For Hill and Knowlton, read the Rendon Group, the Washington-based communications consulting firm which, is advising the OSI today. But will the strategy work? The answer, based on previous experience, is probably yes, up to a point. For many years, propaganda and disinformation were vital tools for the Soviet Union, to persuade the gullible in third countries (and in the US and Western Europe) of the merits of a largely merit-less cause. In the end Moscow could not make its subject peoples disbelieve the evidence of their eyes.
The Pentagon's new efforts may have more merit. But the strategy carries other risks. Donald Rumsfeld, the Secretary of Defence, loves to cite the celebrated dictum of Churchill that "in wartime truth is so precious she should always be attended by a bodyguard of lies". But the Pentagon, however imperfectly, does runs a straight news operation. The credibility of this, such as it is, might be fatally corroded by the new department.
Mr Rumsfeld faces an additional danger. The American press is free, powerful and takes itself immensely seriously. It did not appreciate being misinformed at the infamous "Five o'Clock Follies" briefings of the Vietnam war. Today, it would have little hesitation in turning on the Pentagon, should the military make a fool of journalists by allowing them to fall for one of the new bodyguard of lies.
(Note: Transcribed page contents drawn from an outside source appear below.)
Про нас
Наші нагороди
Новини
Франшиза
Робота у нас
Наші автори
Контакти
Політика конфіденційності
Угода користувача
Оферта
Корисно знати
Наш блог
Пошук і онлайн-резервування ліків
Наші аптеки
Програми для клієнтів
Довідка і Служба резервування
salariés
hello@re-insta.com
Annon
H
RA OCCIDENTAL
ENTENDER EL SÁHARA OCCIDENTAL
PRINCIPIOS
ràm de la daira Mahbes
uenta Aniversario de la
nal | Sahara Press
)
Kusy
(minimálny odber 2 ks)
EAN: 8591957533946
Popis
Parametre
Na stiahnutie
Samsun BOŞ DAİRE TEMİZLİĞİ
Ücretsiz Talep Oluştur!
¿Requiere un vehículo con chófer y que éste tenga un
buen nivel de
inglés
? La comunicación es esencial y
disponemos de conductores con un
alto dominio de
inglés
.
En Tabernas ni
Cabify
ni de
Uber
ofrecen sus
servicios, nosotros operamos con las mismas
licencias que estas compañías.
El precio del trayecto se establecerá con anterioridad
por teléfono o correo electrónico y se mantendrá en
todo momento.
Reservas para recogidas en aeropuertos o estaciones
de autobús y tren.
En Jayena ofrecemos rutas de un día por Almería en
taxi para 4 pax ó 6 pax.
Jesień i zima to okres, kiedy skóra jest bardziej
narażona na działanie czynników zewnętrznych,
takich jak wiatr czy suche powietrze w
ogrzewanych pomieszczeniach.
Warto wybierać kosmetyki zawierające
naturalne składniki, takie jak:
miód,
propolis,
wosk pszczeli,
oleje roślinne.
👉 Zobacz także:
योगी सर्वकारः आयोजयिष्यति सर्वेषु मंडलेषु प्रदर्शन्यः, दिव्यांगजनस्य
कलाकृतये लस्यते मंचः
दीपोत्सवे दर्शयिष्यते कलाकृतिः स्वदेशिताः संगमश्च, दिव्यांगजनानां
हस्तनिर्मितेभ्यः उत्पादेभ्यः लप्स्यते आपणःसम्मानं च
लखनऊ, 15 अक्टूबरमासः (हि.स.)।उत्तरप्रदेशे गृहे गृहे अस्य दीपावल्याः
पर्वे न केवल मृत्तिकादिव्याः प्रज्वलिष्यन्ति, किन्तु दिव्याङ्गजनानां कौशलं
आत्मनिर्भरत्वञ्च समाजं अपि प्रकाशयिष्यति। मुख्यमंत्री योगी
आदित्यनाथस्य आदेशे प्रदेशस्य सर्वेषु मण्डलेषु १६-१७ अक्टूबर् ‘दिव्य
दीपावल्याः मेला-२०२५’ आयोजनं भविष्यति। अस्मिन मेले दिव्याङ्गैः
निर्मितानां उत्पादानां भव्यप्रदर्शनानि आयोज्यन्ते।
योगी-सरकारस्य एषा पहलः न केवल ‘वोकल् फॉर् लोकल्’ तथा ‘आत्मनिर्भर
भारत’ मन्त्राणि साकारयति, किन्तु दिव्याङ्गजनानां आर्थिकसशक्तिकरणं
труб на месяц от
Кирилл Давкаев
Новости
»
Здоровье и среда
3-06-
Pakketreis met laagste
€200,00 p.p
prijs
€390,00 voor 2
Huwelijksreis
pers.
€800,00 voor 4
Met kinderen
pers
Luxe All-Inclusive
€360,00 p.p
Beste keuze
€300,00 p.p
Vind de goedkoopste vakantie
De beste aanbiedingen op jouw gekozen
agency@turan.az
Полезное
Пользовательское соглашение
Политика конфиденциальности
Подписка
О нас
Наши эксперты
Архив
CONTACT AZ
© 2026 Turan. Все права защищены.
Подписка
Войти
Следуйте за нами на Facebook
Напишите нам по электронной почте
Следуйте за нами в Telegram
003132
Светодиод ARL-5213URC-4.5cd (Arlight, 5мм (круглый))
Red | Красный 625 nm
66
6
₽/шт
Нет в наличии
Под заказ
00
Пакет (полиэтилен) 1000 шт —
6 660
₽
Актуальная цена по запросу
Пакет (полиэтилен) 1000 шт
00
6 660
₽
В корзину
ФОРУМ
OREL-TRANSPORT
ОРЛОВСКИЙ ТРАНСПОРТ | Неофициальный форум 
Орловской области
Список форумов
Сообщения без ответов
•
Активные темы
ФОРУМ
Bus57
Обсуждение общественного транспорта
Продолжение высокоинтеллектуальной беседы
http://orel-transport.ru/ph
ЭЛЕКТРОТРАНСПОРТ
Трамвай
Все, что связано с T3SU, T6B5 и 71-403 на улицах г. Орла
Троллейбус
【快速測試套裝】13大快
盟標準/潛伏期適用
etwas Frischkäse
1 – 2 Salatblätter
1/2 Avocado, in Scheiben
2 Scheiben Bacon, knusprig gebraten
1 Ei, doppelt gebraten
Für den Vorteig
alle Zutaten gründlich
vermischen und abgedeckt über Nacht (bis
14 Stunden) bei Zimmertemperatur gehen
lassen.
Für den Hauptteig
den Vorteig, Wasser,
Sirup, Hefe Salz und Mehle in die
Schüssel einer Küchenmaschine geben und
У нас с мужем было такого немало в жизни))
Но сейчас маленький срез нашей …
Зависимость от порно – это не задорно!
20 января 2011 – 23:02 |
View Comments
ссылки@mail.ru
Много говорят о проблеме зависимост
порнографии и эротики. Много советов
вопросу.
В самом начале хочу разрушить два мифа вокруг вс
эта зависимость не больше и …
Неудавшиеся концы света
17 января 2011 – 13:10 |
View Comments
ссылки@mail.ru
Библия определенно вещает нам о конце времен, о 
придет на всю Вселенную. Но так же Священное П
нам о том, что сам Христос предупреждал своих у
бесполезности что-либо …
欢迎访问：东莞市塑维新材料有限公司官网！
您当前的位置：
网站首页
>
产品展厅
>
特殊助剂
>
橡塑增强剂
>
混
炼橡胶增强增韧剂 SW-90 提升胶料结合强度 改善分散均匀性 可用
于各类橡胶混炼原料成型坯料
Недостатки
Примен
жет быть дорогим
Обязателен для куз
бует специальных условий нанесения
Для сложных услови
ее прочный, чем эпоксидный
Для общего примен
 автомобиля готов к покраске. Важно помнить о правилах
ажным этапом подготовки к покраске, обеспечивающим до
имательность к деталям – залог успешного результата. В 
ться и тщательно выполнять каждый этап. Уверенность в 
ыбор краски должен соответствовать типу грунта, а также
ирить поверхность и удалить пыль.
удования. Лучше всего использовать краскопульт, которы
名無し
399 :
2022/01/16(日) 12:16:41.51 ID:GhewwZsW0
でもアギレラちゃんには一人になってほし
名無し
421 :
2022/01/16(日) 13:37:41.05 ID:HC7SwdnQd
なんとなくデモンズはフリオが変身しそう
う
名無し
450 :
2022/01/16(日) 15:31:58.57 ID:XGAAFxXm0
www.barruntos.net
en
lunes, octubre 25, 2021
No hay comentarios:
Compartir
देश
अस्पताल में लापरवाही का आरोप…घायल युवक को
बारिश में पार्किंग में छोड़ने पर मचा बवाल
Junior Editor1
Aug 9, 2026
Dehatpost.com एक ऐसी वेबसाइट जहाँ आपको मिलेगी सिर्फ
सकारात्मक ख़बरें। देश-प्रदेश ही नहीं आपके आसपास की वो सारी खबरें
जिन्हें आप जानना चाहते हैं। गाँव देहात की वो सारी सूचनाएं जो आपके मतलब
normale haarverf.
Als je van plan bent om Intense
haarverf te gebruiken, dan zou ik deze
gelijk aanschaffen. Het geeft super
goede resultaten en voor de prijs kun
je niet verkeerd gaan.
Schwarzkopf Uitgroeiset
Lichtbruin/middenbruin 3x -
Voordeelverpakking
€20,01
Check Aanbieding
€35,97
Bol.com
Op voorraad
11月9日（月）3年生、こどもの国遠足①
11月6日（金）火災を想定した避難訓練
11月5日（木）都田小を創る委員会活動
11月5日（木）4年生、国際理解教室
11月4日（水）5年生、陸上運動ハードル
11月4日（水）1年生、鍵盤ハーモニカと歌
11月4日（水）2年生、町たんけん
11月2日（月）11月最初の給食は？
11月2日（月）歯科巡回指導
Truth or lies? the sinister art of black propaganda
The Iraq lie
In November 1990, a 15-year old Kuwaiti girl testified before the US Congress that she had seen Iraqi soldiers tossing premature babies onto the floor of a Kuwaiti hospital so their incubators could be sent back to Iraq. Her testimony was cited by senators as a crucial factor in their decision to go to war with Iraq. It later turned out that the girl, who had been brought forward by a US public relations company hired by Kuwait, was the daughter of the Kuwaiti ambassador to the US.
The Bosnian lie
Britain's longstanding policy of opposing the breakup of Yugoslavia led to MI6 deploying secret agent Robert Craig to the Balkans. He posed as an adviser to the British military Balkan secretariat in the Bosnian war. In 1994, two articles appeared in The Spectator by Mr Craig, under the byline Kenneth Roberts, backing the withdrawal of UN forces protecting the Muslim population. His cover was blown when renegade MI6 officer Richard Tomlinson said the stories had been planted by MI6, a charge denied by The Spectator.
The Zimbabwe lie
Australian and Zimbabwe television last week broadcast a secretly-filmed video purportedly showing the opposition leader, Morgan Tsvangirai, plotting to kill President Robert Mugabe. Mr Tsvangirai was accused of arranging the assassination with a Canadian company headed byAri Ben-Menashe. He is a discredited former Israeli intelligence officer with contacts in the Mugabe government. The clearly doctored tape shows him asking leading questions. Mr Tsvangirai says the video was a Harare government setup.